Which lines in the records below contain the word "többcsatornás"? Copy each one out.

━━━━━ The data ━━━━━

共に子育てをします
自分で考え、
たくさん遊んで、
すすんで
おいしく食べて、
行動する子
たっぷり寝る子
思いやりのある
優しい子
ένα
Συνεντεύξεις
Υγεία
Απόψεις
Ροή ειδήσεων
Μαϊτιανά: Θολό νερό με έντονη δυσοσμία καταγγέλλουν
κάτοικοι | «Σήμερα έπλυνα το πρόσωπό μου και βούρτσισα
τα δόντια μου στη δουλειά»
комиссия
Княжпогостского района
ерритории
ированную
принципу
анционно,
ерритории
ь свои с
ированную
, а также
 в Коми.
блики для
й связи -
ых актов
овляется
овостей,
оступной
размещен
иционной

━━━━━
━━━━━ The data ━━━━━

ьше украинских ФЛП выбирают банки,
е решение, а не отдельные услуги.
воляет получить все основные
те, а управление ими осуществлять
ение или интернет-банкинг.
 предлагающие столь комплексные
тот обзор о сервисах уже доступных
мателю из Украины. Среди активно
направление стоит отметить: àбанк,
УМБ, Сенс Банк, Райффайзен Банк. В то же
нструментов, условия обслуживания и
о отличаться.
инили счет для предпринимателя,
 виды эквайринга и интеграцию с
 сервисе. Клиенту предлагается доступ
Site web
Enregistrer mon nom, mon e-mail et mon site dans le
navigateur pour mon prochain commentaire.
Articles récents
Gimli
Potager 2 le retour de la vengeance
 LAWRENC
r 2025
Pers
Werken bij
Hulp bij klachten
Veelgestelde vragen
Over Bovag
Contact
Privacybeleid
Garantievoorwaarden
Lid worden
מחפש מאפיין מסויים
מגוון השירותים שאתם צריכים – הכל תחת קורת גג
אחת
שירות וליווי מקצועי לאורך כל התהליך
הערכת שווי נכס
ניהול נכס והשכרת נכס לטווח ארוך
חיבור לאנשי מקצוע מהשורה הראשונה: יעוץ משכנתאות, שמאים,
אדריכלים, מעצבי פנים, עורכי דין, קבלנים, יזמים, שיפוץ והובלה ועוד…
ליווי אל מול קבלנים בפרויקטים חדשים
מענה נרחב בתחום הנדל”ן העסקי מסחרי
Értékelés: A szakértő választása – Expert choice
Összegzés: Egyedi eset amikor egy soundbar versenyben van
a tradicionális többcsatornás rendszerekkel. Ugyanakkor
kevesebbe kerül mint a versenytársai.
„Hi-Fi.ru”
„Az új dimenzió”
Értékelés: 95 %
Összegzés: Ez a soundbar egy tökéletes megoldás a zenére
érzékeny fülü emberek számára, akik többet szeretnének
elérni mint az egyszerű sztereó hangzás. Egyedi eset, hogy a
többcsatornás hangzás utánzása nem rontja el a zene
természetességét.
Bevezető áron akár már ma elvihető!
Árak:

━━━━━
━━━━━ The data ━━━━━

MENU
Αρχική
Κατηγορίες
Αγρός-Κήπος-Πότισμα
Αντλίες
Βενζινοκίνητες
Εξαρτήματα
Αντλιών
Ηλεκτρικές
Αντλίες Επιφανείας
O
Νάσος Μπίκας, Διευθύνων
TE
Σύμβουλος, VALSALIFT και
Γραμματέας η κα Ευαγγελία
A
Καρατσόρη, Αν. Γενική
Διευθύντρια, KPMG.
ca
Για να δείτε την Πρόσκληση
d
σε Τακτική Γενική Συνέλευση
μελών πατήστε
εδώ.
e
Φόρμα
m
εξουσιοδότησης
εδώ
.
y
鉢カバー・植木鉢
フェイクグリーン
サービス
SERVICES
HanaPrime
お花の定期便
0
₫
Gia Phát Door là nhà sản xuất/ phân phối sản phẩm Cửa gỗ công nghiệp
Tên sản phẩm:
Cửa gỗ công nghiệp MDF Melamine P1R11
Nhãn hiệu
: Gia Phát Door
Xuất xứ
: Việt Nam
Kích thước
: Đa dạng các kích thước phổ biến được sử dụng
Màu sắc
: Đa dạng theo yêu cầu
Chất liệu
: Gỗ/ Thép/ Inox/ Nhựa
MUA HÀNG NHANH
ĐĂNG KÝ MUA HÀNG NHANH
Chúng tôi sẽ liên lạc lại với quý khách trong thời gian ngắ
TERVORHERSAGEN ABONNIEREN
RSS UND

━━━━━

Solution to this task –
a tradicionális többcsatornás rendszerekkel. Ugyanakkor
többcsatornás hangzás utánzása nem rontja el a zene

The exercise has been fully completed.